Defendant contended that as he and Adams descended the stairs below the Morgan apartment, the Morgans threw a radio at them, and defendant turned back towards the Morgans. Charles Morgan then fired one shot at defendant, missing him, and dropped the gun. Defendant picked it up, fired twice, threw the gun at the Morgans and ran out of the building. *523Immediately before the shooting took place, Adams and Parker ran down the stairs and out of the building.

According to the Morgans, as defendant and Adams were descending the stairs, they and Parker were leaving the Morgan apartment. The Morgans testified that defendant pulled out a pistol and fired three shots at them which hit no one. Charles Morgan told Robertson, his brother and Parker that defendant must have been firing a cap gun since no one was struck by bullets. He and his brother, according to their testimony, left the building with Parker, crossed the street and saw defendant standing with a gun behind a car in which Adams was sitting in the back seat. Charles Morgan testified that as Parker approached the defendant to talk with him, defendant fired several shots at Parker, and he saw Parker fall to the ground. At that point, the front door of the car flew open and the driver started shooting. Charles Morgan was wounded in the side and back.

Defendant claims that after he ran out of the building, he saw Parker coming toward him with a weapon in his hand, and Parker fired three or four shots in his direction. According to defendant, when Parker stopped shooting, defendant grabbed him and upon hearing more shooting, used Parker as a shield. Defendant testified that when the shooting stopped, he pushed Parker in the direction of the shooting, got into the car and was driven away by a friend, Chico, who had driven Adams and defendant to Adams’ apartment. He testified that neither he nor Chico had a gun on the date of the shooting.

Adams testified that while in the back seat of the car she heard approximately four shots followed by a quiet interlude during which she looked out of the window and saw Parker grab defendant. She then heard a couple of additional shots, and the car pulled away. She also testified that she did not see defendant or Chico with a gun any time during thé evening.
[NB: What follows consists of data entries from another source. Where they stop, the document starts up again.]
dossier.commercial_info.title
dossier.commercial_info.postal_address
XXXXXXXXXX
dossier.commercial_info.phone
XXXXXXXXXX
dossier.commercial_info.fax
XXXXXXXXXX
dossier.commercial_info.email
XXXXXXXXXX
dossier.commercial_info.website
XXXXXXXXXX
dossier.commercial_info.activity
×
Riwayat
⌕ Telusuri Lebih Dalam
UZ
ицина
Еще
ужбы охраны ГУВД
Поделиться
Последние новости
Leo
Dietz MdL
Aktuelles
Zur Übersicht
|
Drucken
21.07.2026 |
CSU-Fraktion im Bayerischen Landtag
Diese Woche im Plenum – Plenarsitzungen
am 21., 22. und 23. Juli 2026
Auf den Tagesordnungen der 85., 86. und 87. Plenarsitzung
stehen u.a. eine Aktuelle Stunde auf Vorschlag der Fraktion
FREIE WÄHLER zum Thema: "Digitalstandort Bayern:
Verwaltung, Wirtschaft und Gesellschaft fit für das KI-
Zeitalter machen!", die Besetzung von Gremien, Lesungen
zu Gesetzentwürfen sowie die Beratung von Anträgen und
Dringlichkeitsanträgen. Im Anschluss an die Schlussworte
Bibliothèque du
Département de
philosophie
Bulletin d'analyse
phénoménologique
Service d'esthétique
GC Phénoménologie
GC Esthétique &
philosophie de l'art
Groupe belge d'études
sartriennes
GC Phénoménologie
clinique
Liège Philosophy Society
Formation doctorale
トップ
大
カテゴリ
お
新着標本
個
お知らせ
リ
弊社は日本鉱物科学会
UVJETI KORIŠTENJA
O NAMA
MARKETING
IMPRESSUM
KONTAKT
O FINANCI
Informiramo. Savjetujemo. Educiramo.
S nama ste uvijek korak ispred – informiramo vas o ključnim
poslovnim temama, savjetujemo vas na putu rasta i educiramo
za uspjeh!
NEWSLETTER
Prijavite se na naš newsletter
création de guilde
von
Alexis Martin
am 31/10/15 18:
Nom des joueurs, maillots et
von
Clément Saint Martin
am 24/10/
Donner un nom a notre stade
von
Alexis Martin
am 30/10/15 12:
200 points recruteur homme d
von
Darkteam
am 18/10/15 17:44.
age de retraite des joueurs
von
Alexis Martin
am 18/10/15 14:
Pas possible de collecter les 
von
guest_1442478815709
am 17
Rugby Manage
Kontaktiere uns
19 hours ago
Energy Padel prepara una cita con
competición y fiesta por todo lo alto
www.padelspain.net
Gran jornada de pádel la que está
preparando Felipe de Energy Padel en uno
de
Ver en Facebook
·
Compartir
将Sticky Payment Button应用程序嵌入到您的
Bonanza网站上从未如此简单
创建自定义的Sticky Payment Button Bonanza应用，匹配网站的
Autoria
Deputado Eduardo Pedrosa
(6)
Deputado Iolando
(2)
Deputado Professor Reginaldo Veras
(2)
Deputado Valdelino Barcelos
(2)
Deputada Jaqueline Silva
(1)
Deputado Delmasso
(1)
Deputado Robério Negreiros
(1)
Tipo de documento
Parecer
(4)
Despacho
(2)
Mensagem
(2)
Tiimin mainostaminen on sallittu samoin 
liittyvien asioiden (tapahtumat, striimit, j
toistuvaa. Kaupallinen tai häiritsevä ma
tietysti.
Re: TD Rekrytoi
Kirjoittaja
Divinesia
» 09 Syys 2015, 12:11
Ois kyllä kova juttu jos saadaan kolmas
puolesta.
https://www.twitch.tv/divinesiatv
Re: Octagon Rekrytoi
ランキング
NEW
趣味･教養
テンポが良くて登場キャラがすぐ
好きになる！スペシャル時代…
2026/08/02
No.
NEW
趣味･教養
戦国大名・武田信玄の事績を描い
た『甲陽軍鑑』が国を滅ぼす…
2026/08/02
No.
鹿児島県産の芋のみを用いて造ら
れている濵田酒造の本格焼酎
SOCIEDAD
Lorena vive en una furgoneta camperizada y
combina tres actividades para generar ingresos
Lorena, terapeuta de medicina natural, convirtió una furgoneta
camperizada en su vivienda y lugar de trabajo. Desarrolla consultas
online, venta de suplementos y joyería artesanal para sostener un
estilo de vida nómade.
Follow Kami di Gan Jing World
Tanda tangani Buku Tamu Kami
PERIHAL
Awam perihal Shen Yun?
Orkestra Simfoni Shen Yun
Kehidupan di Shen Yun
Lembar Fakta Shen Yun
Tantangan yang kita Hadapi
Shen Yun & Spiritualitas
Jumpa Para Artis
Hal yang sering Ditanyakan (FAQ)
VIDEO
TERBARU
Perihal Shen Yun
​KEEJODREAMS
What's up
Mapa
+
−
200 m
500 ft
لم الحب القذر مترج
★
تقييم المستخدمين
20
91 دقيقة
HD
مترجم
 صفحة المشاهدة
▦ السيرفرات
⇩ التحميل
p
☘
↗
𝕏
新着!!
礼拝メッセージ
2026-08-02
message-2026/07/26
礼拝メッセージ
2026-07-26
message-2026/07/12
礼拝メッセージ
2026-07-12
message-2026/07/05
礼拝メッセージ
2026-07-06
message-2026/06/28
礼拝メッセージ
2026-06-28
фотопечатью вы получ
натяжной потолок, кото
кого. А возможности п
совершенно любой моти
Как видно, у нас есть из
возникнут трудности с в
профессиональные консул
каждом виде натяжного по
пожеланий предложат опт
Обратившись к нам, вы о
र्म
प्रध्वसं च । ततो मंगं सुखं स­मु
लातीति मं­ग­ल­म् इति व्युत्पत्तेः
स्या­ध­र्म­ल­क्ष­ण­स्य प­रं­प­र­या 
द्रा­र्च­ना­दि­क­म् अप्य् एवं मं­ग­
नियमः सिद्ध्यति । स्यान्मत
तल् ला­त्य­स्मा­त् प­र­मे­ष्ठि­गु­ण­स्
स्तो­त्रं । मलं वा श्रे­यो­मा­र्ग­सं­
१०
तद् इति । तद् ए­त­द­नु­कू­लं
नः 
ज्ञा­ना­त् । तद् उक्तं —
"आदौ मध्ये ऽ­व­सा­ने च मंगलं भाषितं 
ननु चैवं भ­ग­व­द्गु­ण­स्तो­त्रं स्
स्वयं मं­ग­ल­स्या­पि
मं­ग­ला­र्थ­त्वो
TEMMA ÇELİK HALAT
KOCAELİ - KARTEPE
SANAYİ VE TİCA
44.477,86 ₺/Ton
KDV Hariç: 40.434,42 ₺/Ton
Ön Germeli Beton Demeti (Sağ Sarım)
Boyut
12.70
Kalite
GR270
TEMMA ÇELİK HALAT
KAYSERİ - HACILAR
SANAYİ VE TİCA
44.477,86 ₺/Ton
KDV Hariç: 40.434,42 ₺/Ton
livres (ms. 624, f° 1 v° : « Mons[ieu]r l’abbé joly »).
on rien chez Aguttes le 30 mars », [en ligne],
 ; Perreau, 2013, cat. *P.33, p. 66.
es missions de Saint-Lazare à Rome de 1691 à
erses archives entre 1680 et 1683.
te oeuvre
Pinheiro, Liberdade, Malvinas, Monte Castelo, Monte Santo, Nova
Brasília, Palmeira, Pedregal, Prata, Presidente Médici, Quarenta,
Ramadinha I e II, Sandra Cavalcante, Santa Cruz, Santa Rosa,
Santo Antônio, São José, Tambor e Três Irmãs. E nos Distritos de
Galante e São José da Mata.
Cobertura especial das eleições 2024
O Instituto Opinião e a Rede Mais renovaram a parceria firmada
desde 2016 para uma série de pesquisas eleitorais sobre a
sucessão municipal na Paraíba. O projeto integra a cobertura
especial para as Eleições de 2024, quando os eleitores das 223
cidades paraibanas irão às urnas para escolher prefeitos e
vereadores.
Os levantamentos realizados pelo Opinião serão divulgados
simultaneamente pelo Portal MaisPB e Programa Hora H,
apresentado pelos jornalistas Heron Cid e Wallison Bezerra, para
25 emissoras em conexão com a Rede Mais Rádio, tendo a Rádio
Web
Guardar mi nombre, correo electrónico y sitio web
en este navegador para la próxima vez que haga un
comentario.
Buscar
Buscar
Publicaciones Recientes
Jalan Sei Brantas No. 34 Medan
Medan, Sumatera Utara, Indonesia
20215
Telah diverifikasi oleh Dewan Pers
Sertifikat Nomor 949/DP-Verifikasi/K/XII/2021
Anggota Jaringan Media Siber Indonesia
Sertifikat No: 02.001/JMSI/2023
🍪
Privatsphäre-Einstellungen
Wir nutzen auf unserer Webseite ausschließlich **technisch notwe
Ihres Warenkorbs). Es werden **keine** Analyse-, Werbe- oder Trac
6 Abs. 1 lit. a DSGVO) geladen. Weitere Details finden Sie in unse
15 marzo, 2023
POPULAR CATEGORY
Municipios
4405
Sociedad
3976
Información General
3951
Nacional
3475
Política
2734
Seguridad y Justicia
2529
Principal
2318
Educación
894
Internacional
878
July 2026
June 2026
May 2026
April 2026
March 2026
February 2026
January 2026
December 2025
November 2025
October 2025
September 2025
Defendant complains that by allowing his two prior convictions for aggravated battery into evidence, the trial court permitted the State to emphasize his propensity for violent conduct, instead of impeaching his credibility. The prior convictions satisfied the time requirements set forth in People v. Montgomery (1971), 47 Ill. 2d 510, 268 N.E.2d 695, with respect to both the period since release from confinement and the length of imprisonment. The only question for this corut to decide is whether the trial judge abused his discretion in permitting the use of defendant’s two prior convictions for aggravated battery.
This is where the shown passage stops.